The Hash Grid is a 2d grid of cells where each cell is represented by a hash value (a 32bit unsigned integer and simple hash function such as FNV-1a should suffice) which is associated with an NxN pixel region of the screen. There must be enough cells to account for the whole screen, eg. a screen resolution of 1920x1080 and cell size of 100x100 pixels would require a 20x11 grid of cells. A second hash grid of the same size is also stored as we'll need to compare the current hash grid with the one of the previous frame.

unsigned  cell_buf1[CELLS_X * CELLS_Y];
unsigned  cell_buf2[CELLS_X * CELLS_Y];
unsigned *cells = cell_buf1;
unsigned *cells_prev = cell_buf2;

At the end of each frame when the command buffer has been filled by the application's code, we reset the hash grid to an initial state; that is, setting each cell's hash value to the initial value used by our hash function.

for (int i = 0; i < CELLS_X * CELLS_Y; i++) {
  cells[i] = HASH_INITIAL;

We then iterate the buffer of commands and for each one we hash the command itself. Each hash value for the cells of the hash grid which the command's rect overlaps would then be updated with the command's hash value:

Command *cmd = (void*)  command_buf;
Command *end = (void*) &command_buf[command_buf_idx];

while (cmd != end) {
  unsigned h = HASH_INITIAL;
  hash(&h, cmd, cmd->size);
  update_overlapping_cells(cmd->rect, h);
  cmd = (void*) (((char*) cmd) + cmd->size);

With the implementation of update_overlapping_cells:

void update_overlapping_cells(Rect r, unsigned h) {
  int x1 = r.x / CELL_SIZE;
  int y1 = r.y / CELL_SIZE;
  int x2 = (r.x + r.w) / CELL_SIZE;
  int y2 = (r.y + r.h) / CELL_SIZE;
  for (int y = y1; y <= y2; y++) {
    for (int x = x1; x <= x2; x++) {
      hash(&cells[x + y * CELLS_X], &h, sizeof(h));


Once all the commands have been iterated the hash grid is complete. We then iterate each cell of the hash grid and compare it to the previous frame's value, if the cells differ we need to redraw the region of the screen that the cell represents.

For each changed region we set our renderer to clip to that region and iterate the draw commands again, for every command where the rect overlaps that cell we perform the command's draw operation:

for (int y = 0; y < CELLS_Y; y++) {
  for (int x = 0; x < CELLS_X; x++) {
    int idx = x + y * CELLS_X;
    if (cells[idx] != cells_prev[idx]) {
      Rect rect = { x * CELL_SIZE, y * CELL_SIZE, CELL_SIZE, CELL_SIZE };

As a simple optimisation each changed cell shouldn't draw immediately, but instead an effort should be made to merge the rectangle regions for adjacent cells into larger rectangle regions which are then redrawn.

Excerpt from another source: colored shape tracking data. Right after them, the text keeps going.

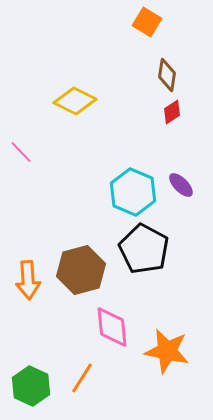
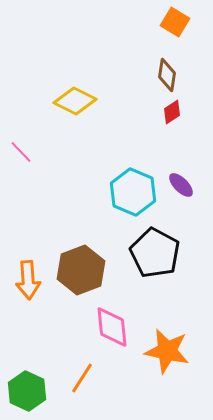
orange square: moved 28 px right
black pentagon: moved 11 px right, 4 px down
brown hexagon: rotated 6 degrees counterclockwise
green hexagon: moved 4 px left, 5 px down
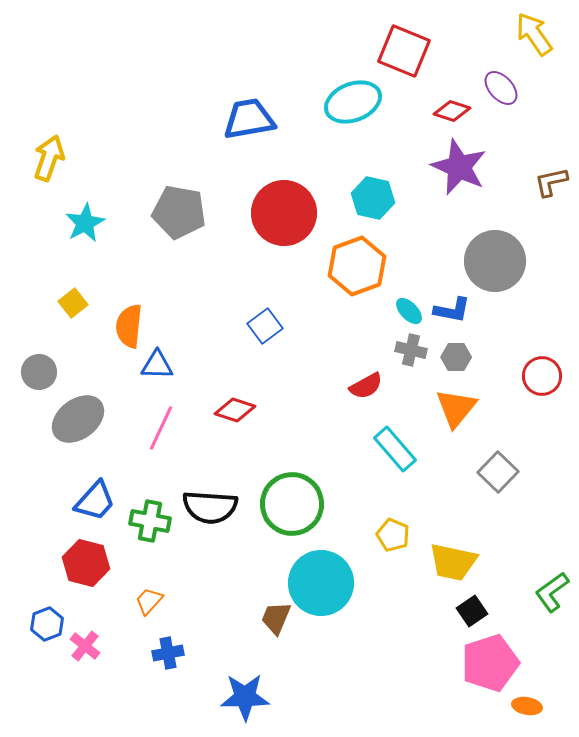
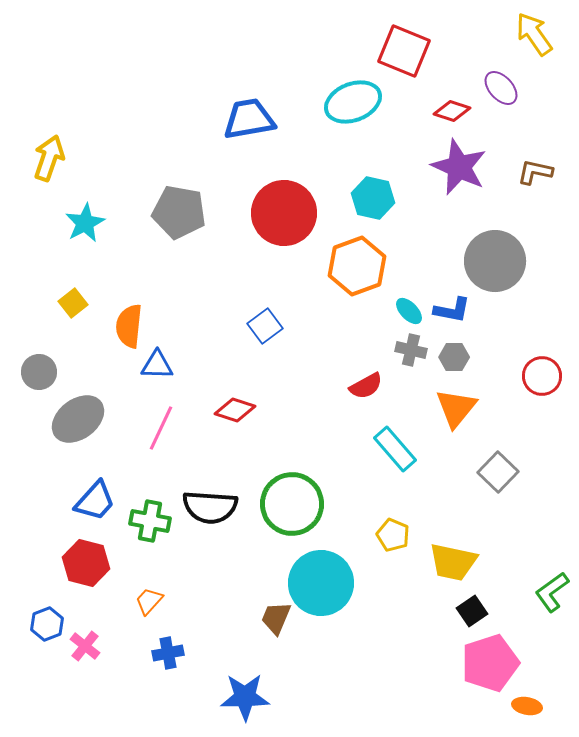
brown L-shape at (551, 182): moved 16 px left, 10 px up; rotated 24 degrees clockwise
gray hexagon at (456, 357): moved 2 px left
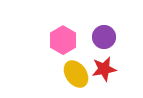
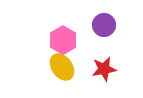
purple circle: moved 12 px up
yellow ellipse: moved 14 px left, 7 px up
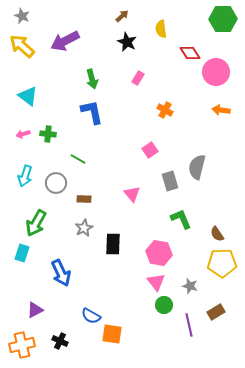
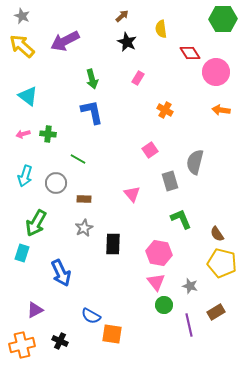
gray semicircle at (197, 167): moved 2 px left, 5 px up
yellow pentagon at (222, 263): rotated 16 degrees clockwise
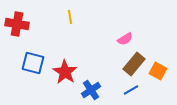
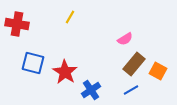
yellow line: rotated 40 degrees clockwise
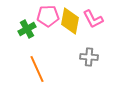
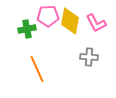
pink L-shape: moved 3 px right, 4 px down
green cross: rotated 18 degrees clockwise
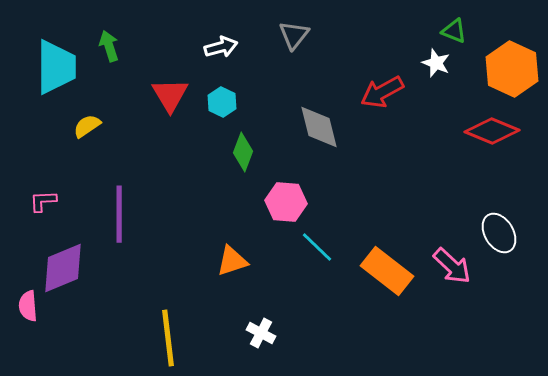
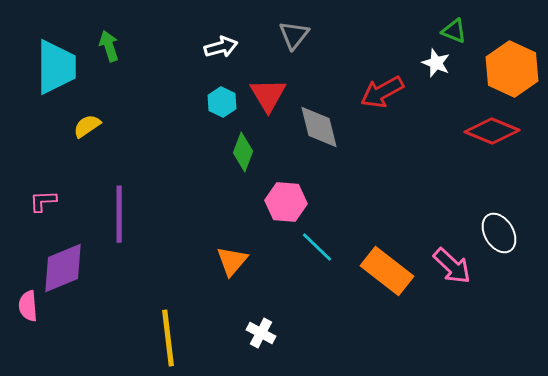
red triangle: moved 98 px right
orange triangle: rotated 32 degrees counterclockwise
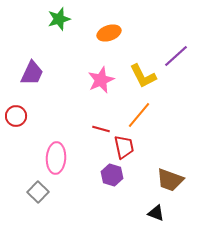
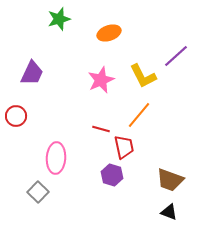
black triangle: moved 13 px right, 1 px up
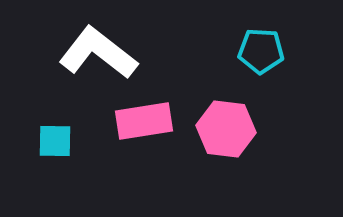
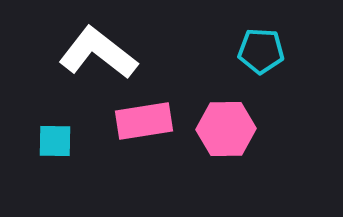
pink hexagon: rotated 8 degrees counterclockwise
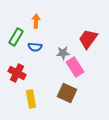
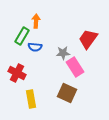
green rectangle: moved 6 px right, 1 px up
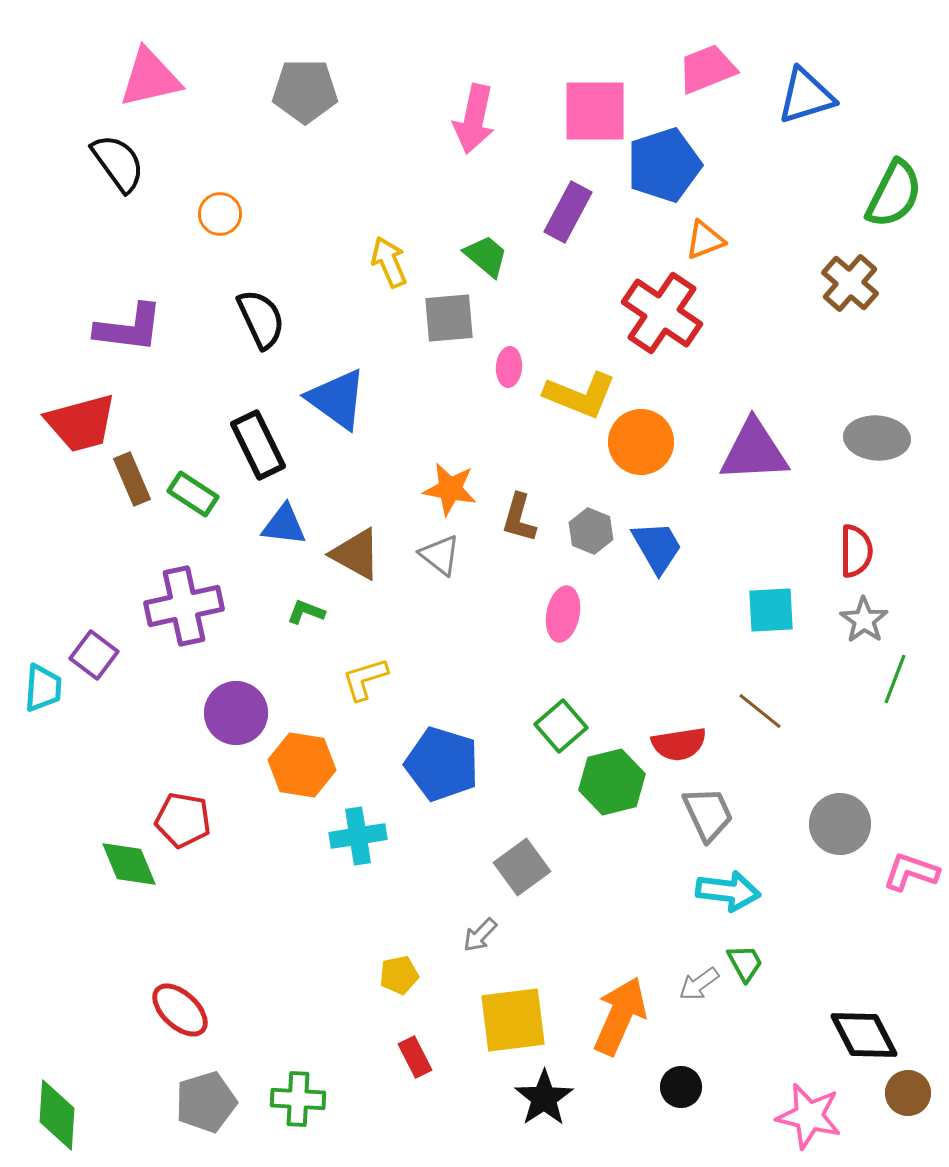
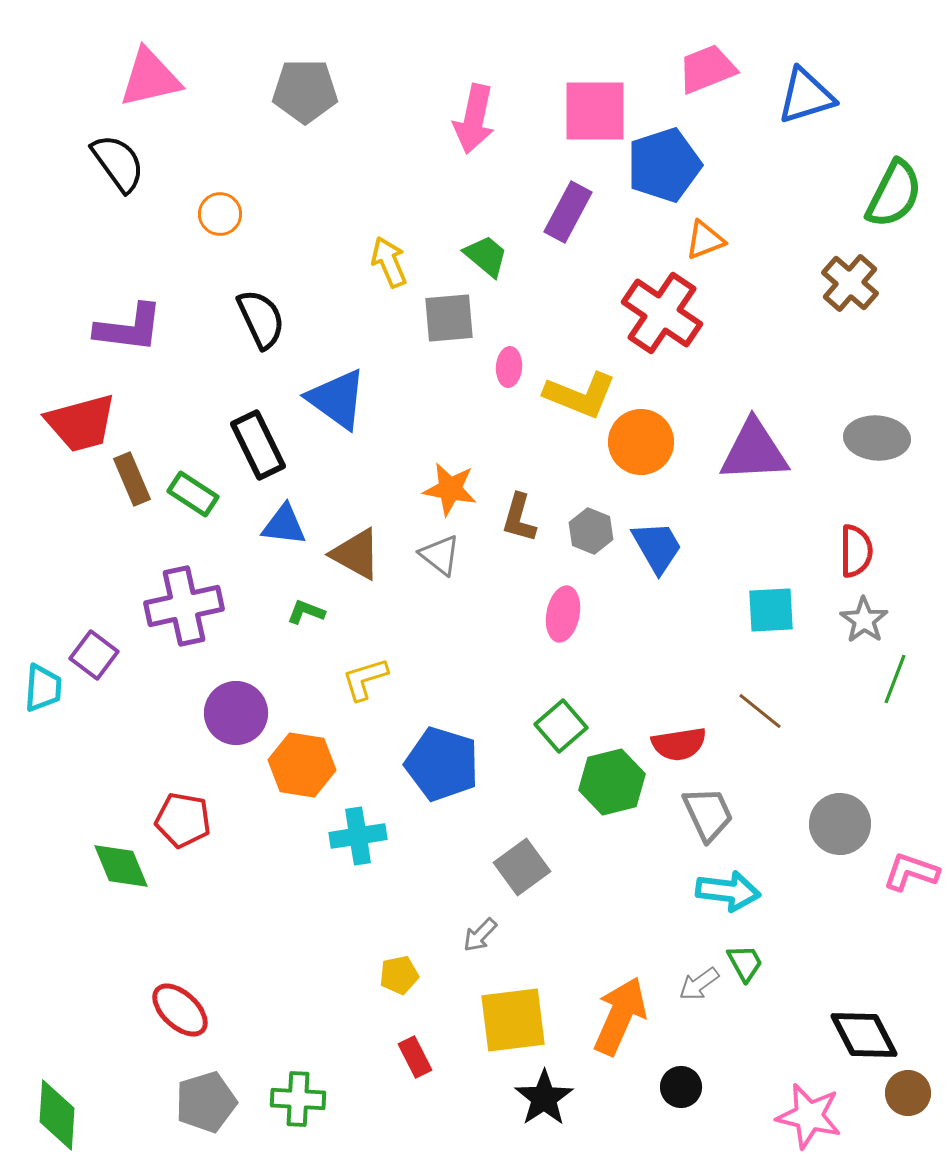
green diamond at (129, 864): moved 8 px left, 2 px down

Once we have finished redrawing the changed regions we swap the current frame's hash grid with the previous frame's (such that next frame we would be comparing with this frame's state) and reset the command buffer index to the start of the buffer:

unsigned *tmp = cells_prev;
cells_prev = cells;
cells = tmp;
command_buf_idx = 0;

Although the approach is aimed towards software rendering, it is not tied to it specifically and can be used to minimize redrawing when using hardware rendering; though it's questionable in reality how many situations would be improved by the approach when using hardware rendering.


The result of the approach means that rendering each frame is reduced to pushing a series of commands to a linear buffer and performing a fast hash function. For a typical UI most frames will result in nothing being redrawn, and most redraws will do so to only a small portion of the screen. Consider the difference in redrawing a transparent 512x512 rectangle which would require blending 262,144 pixels (1,048,576 bytes), versus hashing 180 bytes of data (the 40 byte command and 36 hash grid cells; note: the number of cells can be reduced by increasing the cell size if you're typically drawing larger elements). The more costly the drawing operation would have been the more benefit the approach yields.